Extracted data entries
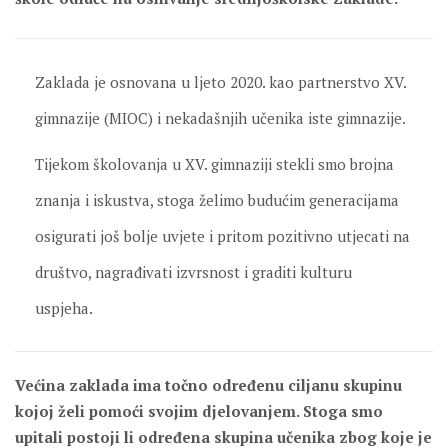
Zaklada je osnovana u ljeto 2020. kao partnerstvo XV.
gimnazije (MIOC) i nekadašnjih učenika iste gimnazije.
Tijekom školovanja u XV. gimnaziji stekli smo brojna
znanja i iskustva, stoga želimo budućim generacijama
osigurati još bolje uvjete i pritom pozitivno utjecati na
društvo, nagrađivati izvrsnost i graditi kulturu
uspjeha.
Većina zaklada ima točno određenu ciljanu skupinu
kojoj želi pomoći svojim djelovanjem. Stoga smo
upitali postoji li određena skupina učenika zbog koje je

**DIRECTIONS FOR THIS TASK**
Quote the records in their entirety, keeping the wording exact and excluding pictures.

**RESPONSE AREA**
Zaklada je osnovana u ljeto 2020. kao partnerstvo XV.
gimnazije (MIOC) i nekadašnjih učenika iste gimnazije.
Tijekom školovanja u XV. gimnaziji stekli smo brojna
znanja i iskustva, stoga želimo budućim generacijama
osigurati još bolje uvjete i pritom pozitivno utjecati na
društvo, nagrađivati izvrsnost i graditi kulturu
uspjeha.
Većina zaklada ima točno određenu ciljanu skupinu
kojoj želi pomoći svojim djelovanjem. Stoga smo
upitali postoji li određena skupina učenika zbog koje je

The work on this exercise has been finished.